__YOUR OBJECTIVE__
Whichever lines of the material contain "grip", copy each of them.

*** RECORDS FOR THIS TASK ***

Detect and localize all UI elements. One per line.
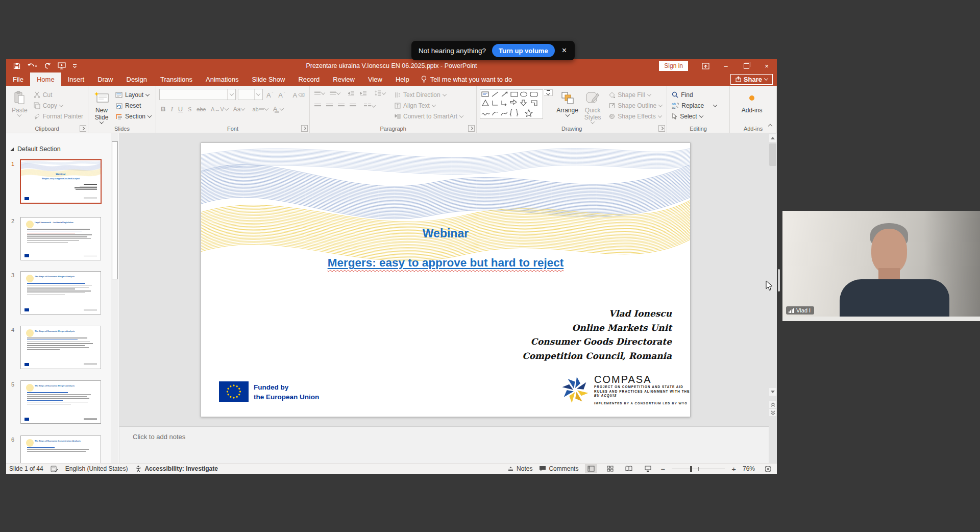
fit-slide-to-window-button[interactable] <box>762 464 774 473</box>
reset-button[interactable]: Reset <box>113 100 154 111</box>
new-slide-button[interactable]: New Slide <box>90 88 113 124</box>
tab-design[interactable]: Design <box>120 72 154 86</box>
font-color-button[interactable]: A <box>271 104 286 114</box>
cut-button[interactable]: Cut <box>31 89 86 100</box>
align-left-button[interactable] <box>312 101 324 111</box>
zoom-level[interactable]: 76% <box>743 465 755 472</box>
slide-title[interactable]: Webinar <box>201 227 690 240</box>
decrease-font-size-button[interactable]: Aˇ <box>276 90 287 101</box>
shadow-button[interactable]: S <box>185 104 194 114</box>
reading-view-button[interactable] <box>623 464 635 473</box>
slide-thumbnail-5[interactable]: The Steps of Economic Mergers Analysis <box>20 380 101 424</box>
underline-button[interactable]: U <box>176 104 185 114</box>
increase-font-size-button[interactable]: Aˆ <box>264 90 276 101</box>
align-center-button[interactable] <box>324 101 335 111</box>
shape-fill-button[interactable]: Shape Fill <box>606 89 665 100</box>
select-button[interactable]: Select <box>669 111 719 122</box>
italic-button[interactable]: I <box>168 104 175 114</box>
font-size-combo[interactable] <box>238 89 263 100</box>
find-button[interactable]: Find <box>669 89 719 100</box>
start-slideshow-icon[interactable] <box>58 62 66 69</box>
comments-toggle[interactable]: Comments <box>539 465 578 472</box>
columns-button[interactable] <box>361 101 378 111</box>
next-slide-button[interactable] <box>769 409 776 416</box>
replace-button[interactable]: abacReplace <box>669 100 719 111</box>
undo-icon[interactable] <box>27 63 37 69</box>
accessibility-status[interactable]: Accessibility: Investigate <box>135 465 217 472</box>
turn-up-volume-button[interactable]: Turn up volume <box>492 44 555 57</box>
bold-button[interactable]: B <box>158 104 168 114</box>
slide-sorter-view-button[interactable] <box>604 464 616 473</box>
align-text-button[interactable]: Align Text <box>392 100 465 111</box>
restore-button[interactable] <box>736 59 756 72</box>
customize-qat-icon[interactable] <box>72 64 77 68</box>
speaker-block[interactable]: Vlad Ionescu Online Markets Unit Consume… <box>522 307 672 363</box>
tab-help[interactable]: Help <box>389 72 416 86</box>
tab-home[interactable]: Home <box>30 72 61 86</box>
arrange-button[interactable]: Arrange <box>554 88 581 117</box>
zoom-out-button[interactable]: − <box>660 465 665 473</box>
clipboard-dialog-launcher[interactable] <box>80 125 86 132</box>
shape-gallery-more-button[interactable] <box>544 89 553 96</box>
paragraph-dialog-launcher[interactable] <box>468 125 475 132</box>
close-button[interactable]: × <box>756 59 777 72</box>
webcam-video[interactable]: Vlad I <box>782 211 980 321</box>
bullets-button[interactable] <box>312 88 327 99</box>
tab-view[interactable]: View <box>361 72 389 86</box>
zoom-in-button[interactable]: + <box>731 465 736 473</box>
shape-effects-button[interactable]: Shape Effects <box>606 111 665 122</box>
save-icon[interactable] <box>13 62 20 69</box>
clear-formatting-button[interactable]: A⌫ <box>290 90 307 101</box>
section-header[interactable]: Default Section <box>10 146 61 153</box>
tab-file[interactable]: File <box>6 72 30 86</box>
notes-toggle[interactable]: Notes <box>507 465 532 472</box>
notes-pane[interactable]: Click to add notes <box>119 426 769 463</box>
slide-thumbnail-4[interactable]: The Steps of Economic Mergers Analysis <box>20 326 101 369</box>
tab-transitions[interactable]: Transitions <box>154 72 199 86</box>
canvas-scrollbar[interactable] <box>769 133 777 463</box>
convert-to-smartart-button[interactable]: Convert to SmartArt <box>392 111 465 122</box>
panel-scrollbar[interactable] <box>111 133 118 463</box>
decrease-indent-button[interactable] <box>345 88 357 99</box>
shape-gallery[interactable] <box>480 89 543 119</box>
drawing-dialog-launcher[interactable] <box>658 125 665 132</box>
scrollbar-thumb[interactable] <box>769 143 776 166</box>
slide-canvas[interactable]: Webinar Mergers: easy to approve but har… <box>119 133 769 426</box>
line-spacing-button[interactable] <box>372 88 388 99</box>
panel-scrollbar-thumb[interactable] <box>112 141 118 279</box>
spellcheck-button[interactable] <box>51 466 58 472</box>
scroll-up-button[interactable] <box>769 134 776 142</box>
slide-subtitle[interactable]: Mergers: easy to approve but hard to rej… <box>201 256 690 270</box>
zoom-slider-thumb[interactable] <box>690 466 692 472</box>
addins-button[interactable]: Add-ins <box>732 88 772 114</box>
slide-thumbnail-6[interactable]: The Steps of Economic Concentration Anal… <box>20 436 101 463</box>
share-button[interactable]: Share <box>730 74 773 85</box>
section-button[interactable]: Section <box>113 111 154 122</box>
slide-thumbnail-1[interactable]: Webinar Mergers: easy to approve but har… <box>20 159 102 204</box>
copy-button[interactable]: Copy <box>31 100 86 111</box>
paste-button[interactable]: Paste <box>8 88 31 117</box>
scroll-down-button[interactable] <box>769 388 776 396</box>
text-direction-button[interactable]: Text Direction <box>392 89 465 100</box>
zoom-slider[interactable] <box>672 469 725 469</box>
sign-in-button[interactable]: Sign in <box>659 61 688 71</box>
change-case-button[interactable]: Aa <box>231 104 248 114</box>
quick-styles-button[interactable]: Quick Styles <box>581 88 604 124</box>
tab-review[interactable]: Review <box>326 72 361 86</box>
slideshow-view-button[interactable] <box>642 464 654 473</box>
strikethrough-button[interactable]: abc <box>194 104 208 114</box>
format-painter-button[interactable]: Format Painter <box>31 111 86 122</box>
tell-me-box[interactable]: Tell me what you want to do <box>416 72 517 86</box>
normal-view-button[interactable] <box>585 464 597 473</box>
increase-indent-button[interactable] <box>357 88 370 99</box>
redo-icon[interactable] <box>44 62 51 69</box>
numbering-button[interactable] <box>327 88 342 99</box>
tab-record[interactable]: Record <box>291 72 326 86</box>
align-right-button[interactable] <box>335 101 347 111</box>
toast-close-icon[interactable]: × <box>561 46 568 55</box>
window-edge-handle[interactable] <box>778 269 780 292</box>
justify-button[interactable] <box>347 101 359 111</box>
minimize-button[interactable]: – <box>716 59 736 72</box>
character-spacing-button[interactable]: A↔V <box>208 104 231 114</box>
ribbon-display-options-icon[interactable] <box>695 59 716 72</box>
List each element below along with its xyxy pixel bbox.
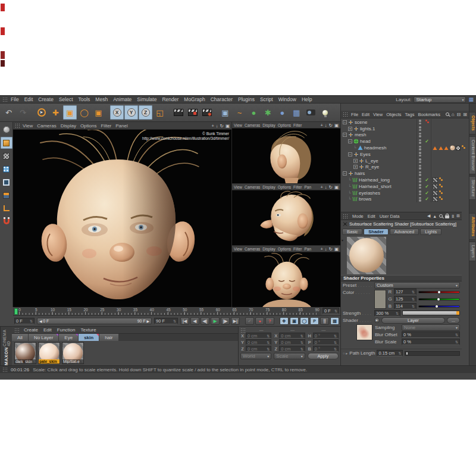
palette-grip[interactable] <box>14 328 19 333</box>
menu-item-objects[interactable]: Objects <box>386 112 401 117</box>
add-environment-button[interactable]: ● <box>275 105 289 120</box>
coord-field-z[interactable]: 0 cm <box>246 346 271 352</box>
visibility-toggles[interactable] <box>416 145 423 151</box>
visibility-toggles[interactable] <box>416 151 423 158</box>
palette-grip[interactable] <box>2 97 7 102</box>
end-frame-field[interactable]: 90 F <box>154 318 178 324</box>
menu-item-window[interactable]: Window <box>278 96 296 102</box>
slider-knob[interactable] <box>437 298 440 300</box>
world-select[interactable]: World <box>240 353 271 359</box>
panel-tab-content-browser[interactable]: Content Browser <box>469 136 476 174</box>
toggle-viewport-icon[interactable]: ▣ <box>226 123 230 129</box>
current-frame-field[interactable]: 0 F <box>322 308 339 314</box>
hatch-tag-icon[interactable] <box>433 190 438 196</box>
menu-item-view[interactable]: View <box>23 123 33 129</box>
object-row-hairs[interactable]: −hairs <box>341 170 469 177</box>
expand-arrow-icon[interactable]: ▾ <box>342 238 343 242</box>
object-row-head[interactable]: −head✓ <box>341 138 469 145</box>
menu-item-file[interactable]: File <box>11 96 19 102</box>
home-icon[interactable]: ⌂ <box>452 112 455 117</box>
channel-r-field[interactable]: 127 <box>394 289 416 295</box>
tri-tag-icon[interactable] <box>439 146 443 151</box>
undo-button[interactable]: ↶ <box>2 105 15 120</box>
channel-r-slider[interactable] <box>418 291 460 293</box>
menu-item-view[interactable]: View <box>234 123 242 127</box>
object-row-mesh[interactable]: −mesh <box>341 132 469 139</box>
move-viewport-icon[interactable]: + <box>211 123 214 129</box>
menu-item-options[interactable]: Options <box>278 247 291 251</box>
slider-knob[interactable] <box>436 305 438 308</box>
add-floor-button[interactable]: ▦ <box>290 105 303 120</box>
palette-grip[interactable] <box>2 367 7 372</box>
toggle-viewport-icon[interactable]: ▣ <box>334 246 339 252</box>
menu-item-script[interactable]: Script <box>260 96 273 102</box>
goto-start-button[interactable]: |◀ <box>180 317 189 325</box>
rotate-viewport-icon[interactable]: ↻ <box>329 246 333 252</box>
key-scale-button[interactable]: ▣ <box>290 317 299 325</box>
shader-expand-button[interactable]: ▸ <box>374 318 380 323</box>
history-up-icon[interactable]: ▲ <box>433 214 437 218</box>
open-timeline-button[interactable]: ▤ <box>330 317 339 325</box>
add-spline-button[interactable]: ~ <box>233 105 246 120</box>
panel-tab-attributes[interactable]: Attributes <box>469 213 476 240</box>
menu-item-plugins[interactable]: Plugins <box>238 96 255 102</box>
menu-item-simulate[interactable]: Simulate <box>137 96 156 102</box>
expand-node-icon[interactable]: + <box>353 159 358 163</box>
palette-grip[interactable] <box>240 328 245 333</box>
expand-icon[interactable]: ⊞ <box>463 112 467 117</box>
play-backward-button[interactable]: ◀ <box>190 317 199 325</box>
autokey-button[interactable]: ✓ <box>245 317 254 325</box>
visibility-toggles[interactable] <box>416 170 423 177</box>
viewport-middle-canvas[interactable] <box>232 190 340 245</box>
link-icon[interactable]: 8 <box>452 214 454 218</box>
menu-item-filter[interactable]: Filter <box>101 123 111 129</box>
dots-tag-icon[interactable] <box>439 196 441 198</box>
dots-tag-icon[interactable] <box>439 184 441 186</box>
tri-tag-icon[interactable] <box>433 146 437 151</box>
collapse-node-icon[interactable]: − <box>343 171 347 176</box>
menu-item-view[interactable]: View <box>373 112 383 117</box>
menu-item-display[interactable]: Display <box>262 185 275 189</box>
record-options-button[interactable]: ? <box>265 317 274 325</box>
menu-item-create[interactable]: Create <box>24 327 38 333</box>
next-frame-button[interactable]: |▶ <box>221 317 230 325</box>
coord-field-z[interactable]: 0 cm <box>279 346 305 352</box>
collapse-node-icon[interactable]: − <box>343 120 347 124</box>
shader-browse-button[interactable]: ... <box>447 317 460 324</box>
start-frame-field[interactable]: 0 F <box>14 318 35 324</box>
object-row-headmesh[interactable]: └headmesh <box>341 145 469 151</box>
object-row-scene[interactable]: −scene <box>341 119 469 126</box>
coordinate-system-button[interactable]: ◱ <box>153 105 167 120</box>
menu-item-view[interactable]: View <box>234 185 242 189</box>
polygon-mode-button[interactable] <box>1 189 12 201</box>
tri-tag-icon[interactable] <box>444 146 449 151</box>
menu-item-filter[interactable]: Filter <box>293 247 302 251</box>
menu-item-tags[interactable]: Tags <box>405 112 415 117</box>
panel-tab-layers[interactable]: Layers <box>469 242 476 261</box>
visibility-toggles[interactable] <box>416 164 423 171</box>
play-button[interactable]: ▶ <box>211 317 220 325</box>
expand-node-icon[interactable]: + <box>353 165 358 169</box>
shader-tab-shader[interactable]: Shader <box>364 228 388 235</box>
blur-scale-field[interactable]: 0 % <box>402 339 460 345</box>
menu-item-options[interactable]: Options <box>80 123 97 129</box>
menu-item-function[interactable]: Function <box>57 327 76 333</box>
move-viewport-icon[interactable]: + <box>320 123 322 128</box>
object-row-l-eye[interactable]: +L_eye <box>341 158 469 164</box>
coord-field-y[interactable]: 0 cm <box>246 339 271 345</box>
timeline-ruler[interactable]: 051015202530354045505560657075808590 <box>13 307 321 315</box>
collapse-node-icon[interactable]: − <box>348 152 352 156</box>
menu-item-display[interactable]: Display <box>262 123 275 127</box>
expand-node-icon[interactable]: + <box>348 127 352 131</box>
menu-item-render[interactable]: Render <box>162 96 178 102</box>
visibility-toggles[interactable] <box>416 183 423 190</box>
menu-item-edit[interactable]: Edit <box>43 327 52 333</box>
blur-offset-field[interactable]: 0 % <box>402 331 460 338</box>
render-view-button[interactable] <box>171 105 185 120</box>
material-tab-hair[interactable]: hair <box>99 334 118 341</box>
object-row-eyelashes[interactable]: └eyelashes✓ <box>341 190 469 196</box>
new-panel-icon[interactable]: ⊞ <box>456 214 460 218</box>
goto-end-button[interactable]: ▶| <box>231 317 240 325</box>
visibility-toggles[interactable] <box>416 190 423 196</box>
menu-item-edit[interactable]: Edit <box>362 112 369 117</box>
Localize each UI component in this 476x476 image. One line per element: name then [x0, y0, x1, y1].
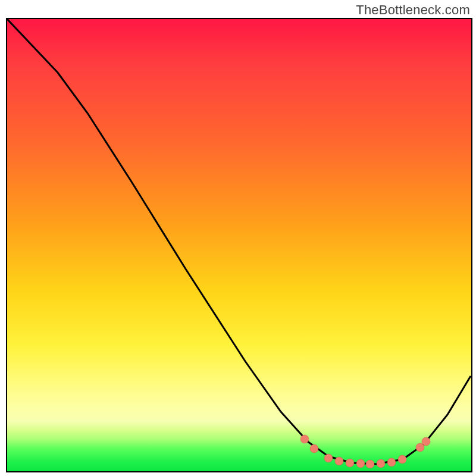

*** End of RECORDS FOR THIS TASK ***

__PROBLEM SOLUTION__
palette-grip[interactable] <box>14 328 19 333</box>
palette-grip[interactable] <box>2 97 7 102</box>
palette-grip[interactable] <box>2 367 7 372</box>
palette-grip[interactable] <box>240 328 245 333</box>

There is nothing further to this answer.